◆ Dataset extract ◆
▼

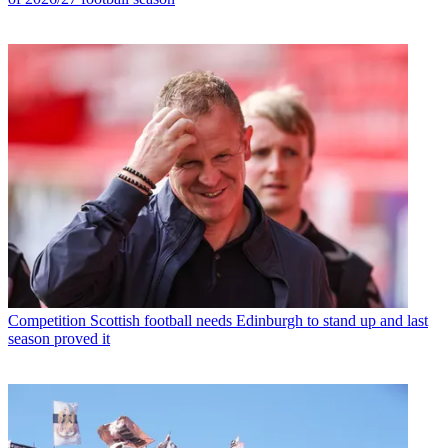
Competition
Scottish football needs Edinburgh to stand up and last
season proved it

▲

Everything in the data above, apart from the pictures, should be retyped exactly.

◆ Solution ◆
Competition
Scottish football needs Edinburgh to stand up and last
season proved it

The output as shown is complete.